Congratulations 🎉🎉! You have successfully built a 32-bit ALU in this lab and familiarse yourself with programming FPGA with Lucid. You will be required to utilise it in Lab 4 (Beta CPU), so please keep a copy of your answer.

For your 1D project, you will need to downsize the ALU to support 16-bit instead of 32-bit. It shouldn’t be too much work to modify. You might also want to consider creating automatic tester using the fsm module for your 1D Project Checkoff 1: ALU. Read the FPGA tutorials linked in our course handout for further information, and don’t forget to polish your knowledge on Sequential Logic before proceeding.
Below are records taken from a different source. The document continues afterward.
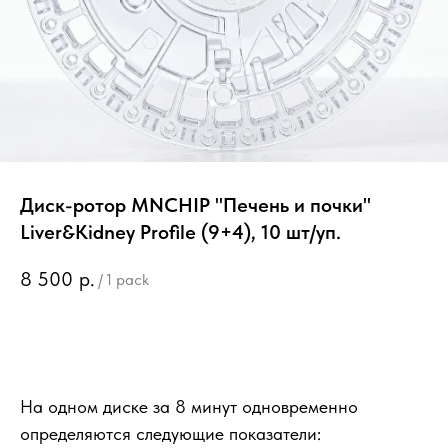
Диск-ротор MNCHIP "Печень и почки"
Liver&Kidney Profile (9+4), 10 шт/уп.
8 500
р.
/
1 pack
Добавить в корзину
На одном диске за 8 минут одновременно
определяются следующие показатели:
Please also read Checkoff 1: ALU schedule, requirements and rubrics given in the course handout carefully. Do not miss your checkoff slot.

1D Checkoff 1: ALU

For your Checkoff 1: ALU, you’re also required to create additional functionalities. You are allowed to use Lucid math and comparison operator for this NEW functionality. For example, if your new operation involves DIVISION between A and B, you’re allowed to implement it as follows:

// divide a by b
module divider (
    input a[32], // dividend
    input b[32], // divisor
    output d[32] // a/b
  ) {

  always {
    d = a/b;
  }
}

Only the original 13 functionalities must be implemented using logic gates as per the circuitry given in this lab handout.

When you’re done with the implementation of your ALU, head to eDimension to complete this lab quiz.